- [ABOUT THIS EXERCISE] Your output is to hold only the lines from the one showing "персональных данных" through the end of the listing, exactly, with every picture excluded.
------ DATA FOR PROCESSING ------
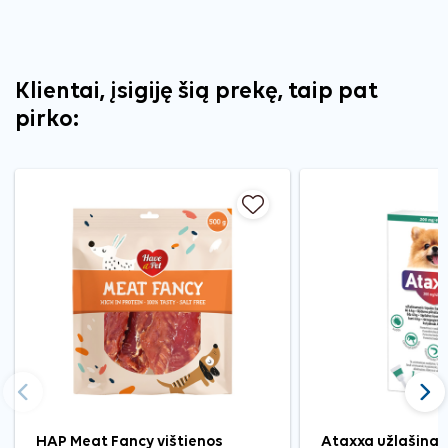
Klientai, įsigiję šią prekę, taip pat
pirko:
Ankstesnis
Tęst
HAP Meat Fancy vištienos
Ataxxa užlašinam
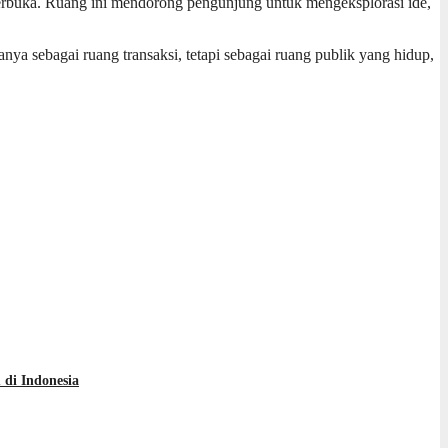
erbuka. Ruang ini mendorong pengunjung untuk mengeksplorasi ide,
ya sebagai ruang transaksi, tetapi sebagai ruang publik yang hidup,
di Indonesia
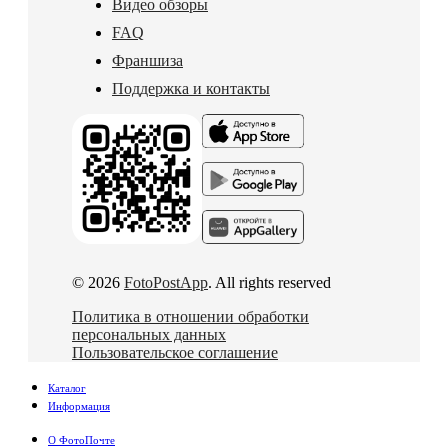
Видео обзоры
FAQ
Франшиза
Поддержка и контакты
© 2026
FotoPostApp
. All rights reserved
Политика в отношении обработки
персональных данных
Пользовательское соглашение
Каталог
Информация
О ФотоПочте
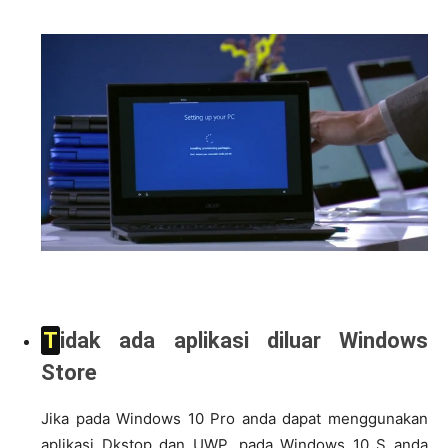
Tidak ada aplikasi diluar Windows
Store
Jika pada Windows 10 Pro anda dapat menggunakan
aplikasi Dkstop dan UWP, pada Windows 10 S anda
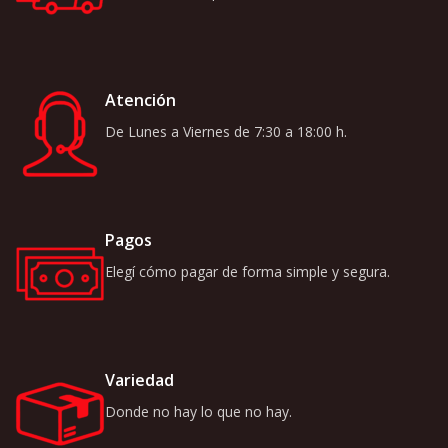
Atención
De Lunes a Viernes de 7:30 a 18:00 h.
Pagos
Elegí cómo pagar de forma simple y segura.
Variedad
Donde no hay lo que no hay.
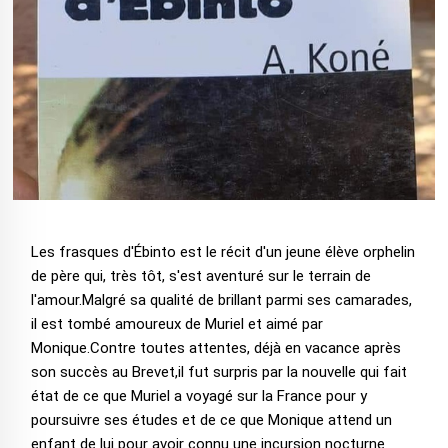
Les frasques d'Ébinto est le récit d'un jeune élève orphelin
de père qui, très tôt, s'est aventuré sur le terrain de
l'amour.Malgré sa qualité de brillant parmi ses camarades,
il est tombé amoureux de Muriel et aimé par
Monique.Contre toutes attentes, déjà en vacance après
son succès au Brevet,il fut surpris par la nouvelle qui fait
état de ce que Muriel a voyagé sur la France pour y
poursuivre ses études et de ce que Monique attend un
enfant de lui pour avoir connu une incursion nocturne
------
- [ANSWER TO THIS TASK]
персональных данных
Пользовательское соглашение
Каталог
Информация
О ФотоПочте
Tidak ada aplikasi diluar Windows
Store
Jika pada Windows 10 Pro anda dapat menggunakan
aplikasi Dkstop dan UWP, pada Windows 10 S anda
Atención
De Lunes a Viernes de 7:30 a 18:00 h.
Pagos
Elegí cómo pagar de forma simple y segura.
Variedad
Donde no hay lo que no hay.
Les frasques d'Ébinto est le récit d'un jeune élève orphelin
de père qui, très tôt, s'est aventuré sur le terrain de
l'amour.Malgré sa qualité de brillant parmi ses camarades,
il est tombé amoureux de Muriel et aimé par
Monique.Contre toutes attentes, déjà en vacance après
son succès au Brevet,il fut surpris par la nouvelle qui fait
état de ce que Muriel a voyagé sur la France pour y
poursuivre ses études et de ce que Monique attend un
enfant de lui pour avoir connu une incursion nocturne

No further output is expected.